University of Wisconsin-Milwaukee students gathered Thursday on campus to protest university spending and demanded a tuition freeze for all students.

Around 100 students congregated on Ernest Spaights Plaza, just outside of the Student Union building, at noon on a cold and cloudy Thursday.

The protesters then marched to Cunningham Hall, to the offices of Chancellor Michael R. Lovell. They then presented a list of demands to the Chancellor’s office asking for a change in University spending and tuition rates. Students also demanded that the government forgive all student loan debt immediately.

Some kids beat on drums. Others yelled out chants for all to hear, urging other students around campus to join in on the march.

Students for a Democratic Society and the Education Rights Coalition were the main groups putting on the march across campus. SDS member Jacob Flom was one of the leaders of the pack.

“Today is a national day of action,” Flom said. “All across the country students are standing up to unfair tuition increases. We’re standing up to our programs and teachers being cut. We’re standing up to debilitating student debt.”

Wisconsin saw some of the largest state university funding cuts in the country. State funding fell 21 percent from 1.46 billion to 1.15 billion in the last year, according to an independent study put on by Illinois State University’s Center for the Study of Higher Education.

Tuition in public Wisconsin universities rose 5.5 percent according to the same study. This didn’t stand well with some of the students at the rally.

“We want a tuition freeze for all UWM students. Tuition has doubled in the past 10 years and has increased faster than the rate of inflation,” Flom said.

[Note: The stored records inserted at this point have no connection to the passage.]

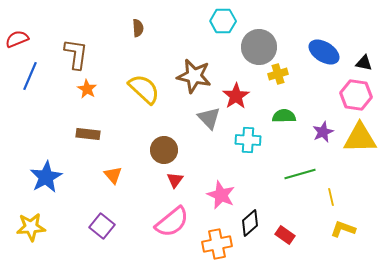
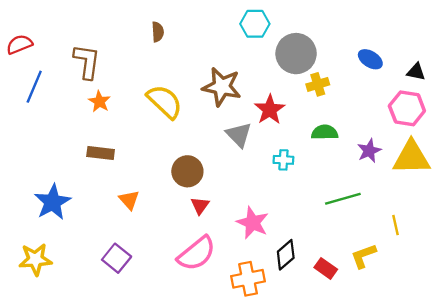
blue ellipse: (324, 52) -> (370, 59), size x0.7
cyan cross: (248, 140) -> (283, 160), size x0.7
yellow line: (331, 197) -> (395, 225), moved
yellow L-shape: (343, 229) -> (363, 256), moved, turned -40

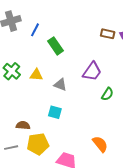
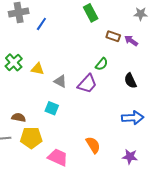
green rectangle: (56, 46) -> (91, 13), moved
purple trapezoid: (92, 71) -> (87, 84), moved
green semicircle: (107, 94) -> (102, 64), moved

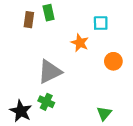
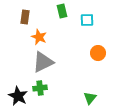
green rectangle: (49, 13) -> (62, 11), moved
orange star: (80, 43) -> (39, 37), moved
green cross: (46, 102) -> (40, 88), turned -32

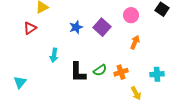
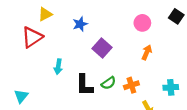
blue star: (76, 27) -> (80, 24), moved
purple square: (102, 27) -> (102, 48), moved
red triangle: (30, 28) -> (32, 37), size x1.5

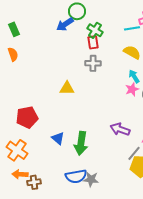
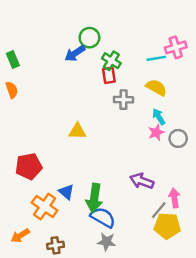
gray cross: (93, 63) -> (123, 100), moved
orange cross: (17, 150) -> (45, 206), moved
orange arrow: (20, 174) -> (20, 236), turned -35
blue semicircle: (76, 176) -> (103, 217), moved, turned -140
brown cross: (34, 182) -> (55, 245), moved

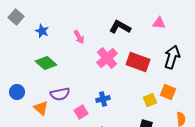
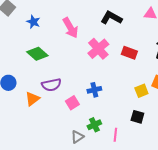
pink arrow: (79, 37) -> (70, 28), size x1.5
red rectangle: (138, 62) -> (129, 53), size x0.7
orange triangle: (41, 108) -> (32, 99), turned 42

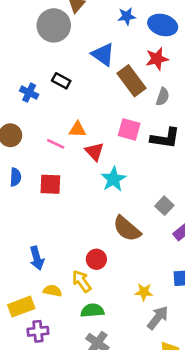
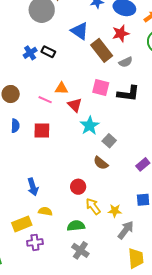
blue cross: (29, 93) -> (30, 53), moved, turned 32
gray semicircle: (163, 97) -> (126, 62), turned 48
gray square: (164, 206) -> (109, 141), moved
brown semicircle: (127, 229) -> (101, 163), size x0.7
yellow arrow: (82, 281) -> (93, 206), moved

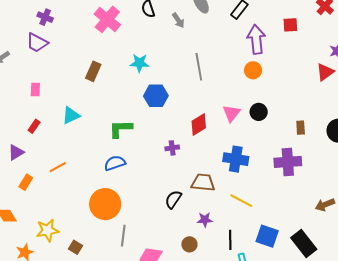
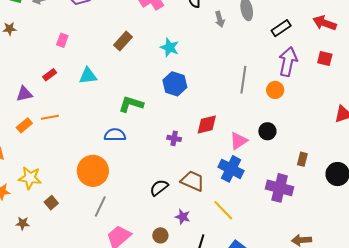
gray line: (199, 67) -> (243, 80), moved
pink triangle: (231, 113) -> (239, 141), moved
orange line: (58, 167) -> (50, 117), moved

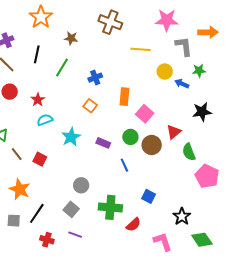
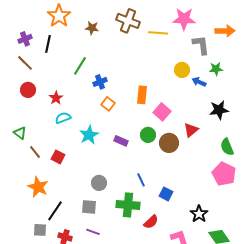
brown star: (71, 38) -> (92, 28), moved
yellow line: (141, 49) -> (158, 33), moved
black line: (37, 54) -> (48, 44), moved
blue cross: (95, 78) -> (100, 82), moved
green semicircle: (189, 152) -> (227, 147), moved
blue line: (124, 165) -> (141, 180), moved
gray square: (71, 209) -> (89, 207), turned -35
gray square: (14, 221) -> (40, 230), moved

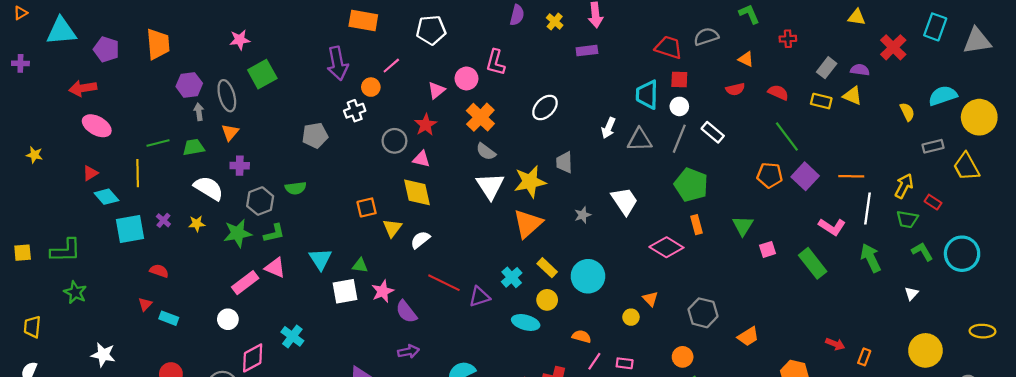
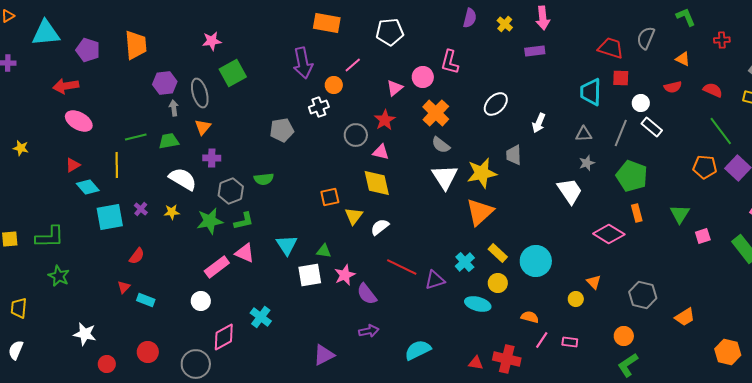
gray semicircle: (706, 37) -> (646, 38), turned -50
white circle: (679, 106) -> (641, 103), moved
white arrow: (608, 128) -> (539, 123), moved
gray triangle: (640, 140) -> (584, 134), size x0.7
gray star: (583, 215) -> (587, 163), moved
red semicircle: (159, 271) -> (137, 256), turned 108

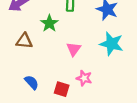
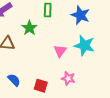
pink triangle: (74, 49) -> (60, 51), moved
pink star: (84, 78) -> (68, 78), moved

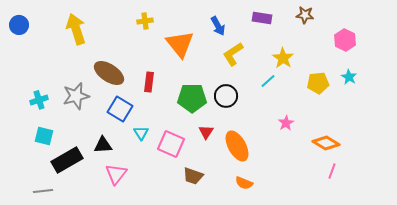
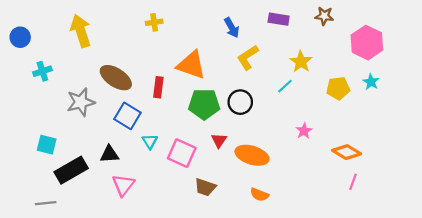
blue circle: (19, 25) -> (20, 37), moved
pink hexagon: (345, 40) -> (367, 43), size x1.4
orange triangle: (180, 44) -> (191, 65), moved, turned -32
cyan cross: (39, 100) -> (42, 71), moved
orange ellipse: (237, 146) -> (252, 155), turned -44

The same higher education study confirms that tuition in Wisconsin Universities has doubled in the past 10 years. In 2001, the average tuition in Wisconsin State Universities was $3,791. Tuition data from 2011 shows the average student paying $8,314 for college.

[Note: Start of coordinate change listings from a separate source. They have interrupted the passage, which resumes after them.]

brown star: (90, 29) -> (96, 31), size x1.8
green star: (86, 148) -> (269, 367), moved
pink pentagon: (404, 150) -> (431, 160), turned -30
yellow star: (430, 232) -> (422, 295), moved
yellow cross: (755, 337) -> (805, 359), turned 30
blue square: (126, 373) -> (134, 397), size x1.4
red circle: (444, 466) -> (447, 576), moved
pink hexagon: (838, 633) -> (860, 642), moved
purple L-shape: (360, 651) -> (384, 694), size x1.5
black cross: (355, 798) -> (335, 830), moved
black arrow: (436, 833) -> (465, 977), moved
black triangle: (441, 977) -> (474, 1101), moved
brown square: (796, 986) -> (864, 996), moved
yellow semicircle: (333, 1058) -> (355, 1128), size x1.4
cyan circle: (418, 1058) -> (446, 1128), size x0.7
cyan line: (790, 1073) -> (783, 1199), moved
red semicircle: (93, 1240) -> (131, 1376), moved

State funding at the university level has fallen over 52 billion dollars since 1980, a 46 percent decrease.

Student loan debt will exceed $1 trillion in 2012. The average U.S. student leaves college with $25,000 in debt, according to the Institute of College Access and Success.

“I work two jobs and go to school full time, and I feel like I’m drowning in debt and stress,” Jason Helm, a student at the protest, said.

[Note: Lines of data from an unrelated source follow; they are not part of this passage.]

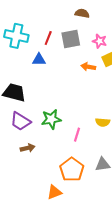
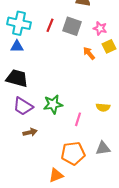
gray square: (71, 39) -> (72, 26), turned 30
blue triangle: (39, 60) -> (17, 46), moved
orange arrow: (88, 67) -> (89, 53), turned 40
orange pentagon: (72, 170) -> (73, 153), turned 30

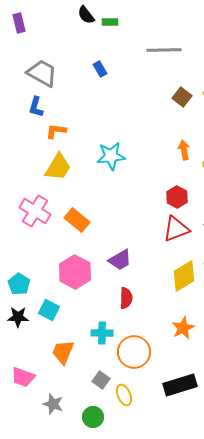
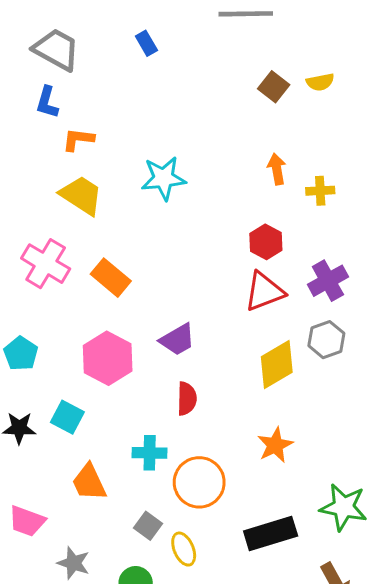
yellow trapezoid: (58, 167) -> (81, 195), turned -88
cyan pentagon: (19, 284) -> (21, 354), moved
orange trapezoid: (63, 352) -> (89, 482), turned -48

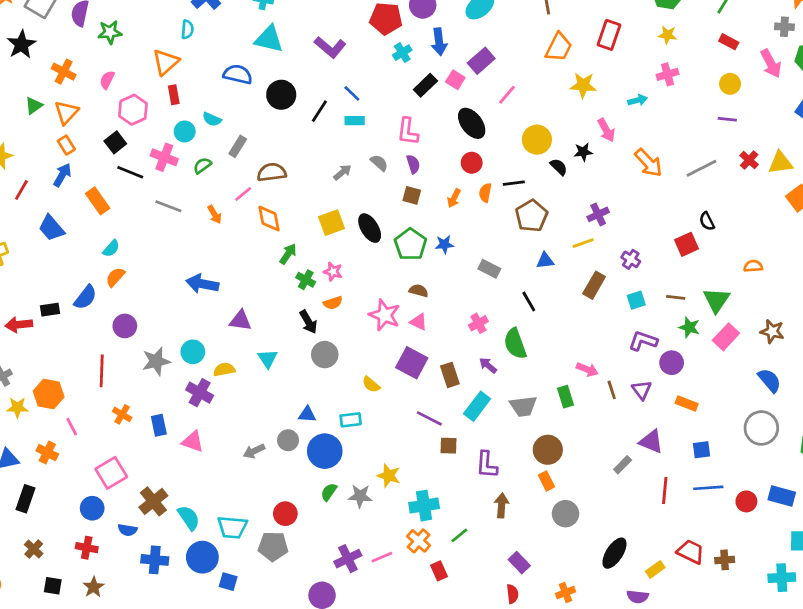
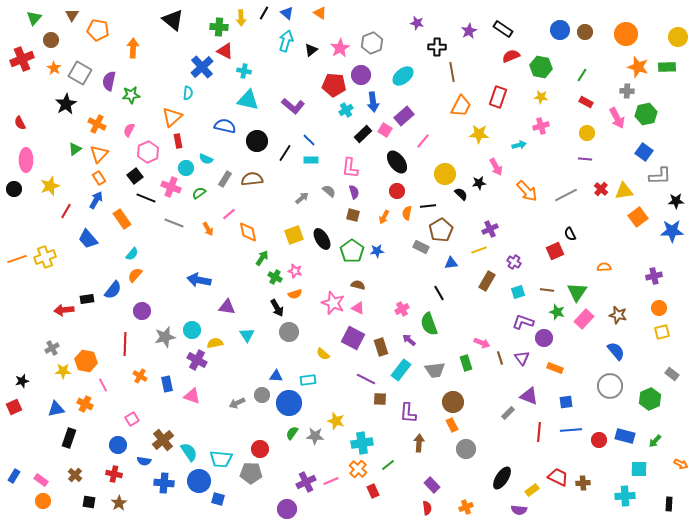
brown semicircle: (272, 172) -> (252, 179), moved
gray rectangle: (489, 269) -> (421, 247), moved
pink square: (111, 473) -> (132, 419), size x0.6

The Education Rights Coalition is asking for a seat at the negotiation table during UWM budget meetings, to ensure that the voice of the students is heard.

“There are real decisions being made with a real impact on all of us students at these budget meetings. Students should be there to speak their minds,” Flom said.

It wasn’t just the youthful students making their voices heard on Thursday.  Don Counsel, 56, was one of the people at the protest not currently enrolled in college.

“I went to UWM back in the early 1980’s. I remember the stress of putting yourself through school then, and it’s magnified now,” Counsel said. “We have a governor who doesn’t value higher education and a bunch of university leaders who don’t have their heads on straight.”

The protest only lasted around 30 minutes. But according to Flom, the goals of the day for students were accomplished.

“We needed to get these demands out to the administration,” Flom said. “We’ll see what they do with it, and go from there. But we’re definitely ready to have more events like this if needed.”

According to the Students for a Democratic Society, another campus-wide protest is being planned for May 1st, AP International Workers Day.